For a moment more he said nothing. "With a few words like that you make me go."
"You must come back some day," she brightly returned.
"Some day? You mean as long a time hence as possible."
"Oh no; I don't mean all that."
"What do you mean? I don't understand! But I said I'd go, and I'll go," Goodwood added.
"Come back whenever you like," said Isabel with attempted lightness.
"I don't care a straw for your cousin!" Caspar broke out.
"Is that what you wished to tell me?"
"No, no; I didn't want to tell you anything; I wanted to ask you — " he paused a moment, and then — "what have you really made of your life?" he said, in a low, quick tone. He paused again, as if for an answer; but she said nothing, and he went on: "I can't understand, I can't penetrate you! What am I to believe — what do you want me to think?" Still she said nothing; she only stood looking at him, now quite without pretending to ease. "I'm told you're unhappy, and if you are I should like to know it. That would be something for me. But you yourself say you're happy, and you're somehow so still, so smooth, so hard. You're completely changed. You conceal everything; I haven't really come near you."
"You come very near," Isabel said gently, but in a tone of warning.
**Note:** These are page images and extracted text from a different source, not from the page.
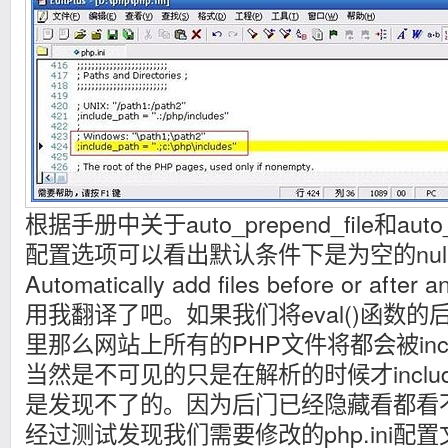
根据手册中关于auto_prepend_file和auto
配置选项可以看出默认条件下是为空的nul
Automatically add files before or afte
用我翻译了吧。如果我们将eval()函数的后门
里那么网站上所有的PHP文件将都会被inc
当然是不可见的只是在解析的时候才inclu
是发现不了的。因为后门已经隐藏看都看
经过测试发现我们需要修改的php.ini配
"And yet I don't touch you! I want to know the truth. Have you done well?"
"You ask a great deal."
"Yes — I've always asked a great deal. Of course you won't tell me. I shall never know if you can help it. And then it's none of my business." He had spoken with a visible effort to control himself, to give a considerate form to an inconsiderate state of mind. But the sense that it was his last chance, that he loved her and had lost her, that she would think him a fool whatever he should say, suddenly gave him a lash and added a deep vibration to his low voice. "You're perfectly inscrutable, and that's what makes me think you've something to hide. I tell you I don't care a straw for your cousin, but I don't mean that I don't like him. I mean that it isn't because I like him that I go away with him. I'd go if he were an idiot and you should have asked me. If you should ask me I'd go to Siberia tomorrow. Why do you want me to leave the place? You must have some reason for that; if you were as contented as you pretend you are you wouldn't care. I'd rather know the truth about you, even if it's damnable, than have come here for nothing. That isn't what I came for. I thought I shouldn't care. I came because I wanted to assure myself that I needn't think of you any more. I haven't thought of anything else, and you're quite right to wish me to go away. But if I must go, there's no harm in my letting myself out for a single moment, is there? If you're really hurt — if HE hurts you — nothing I say will hurt you. When I tell you I love you it's simply what I came for. I thought it was for something else; but it was for that. I shouldn't say it if I didn't believe I should never see you again. It's the last time — let me pluck a single flower! I've no right to say that, I know; and you've no right to listen. But you don't listen; you never listen, you're always thinking of something else. After this I must go, of course; so I shall at least have a reason. Your asking me is no reason, not a real one. I can't judge by your husband," he went on irrelevantly, almost incoherently; "I don't understand him; he tells me you adore each other. Why does he tell me that? What business is it of mine? When I say that to you, you look strange. But you always look strange. Yes, you've something to hide. It's none of my business — very true. But I love you," said Caspar Goodwood.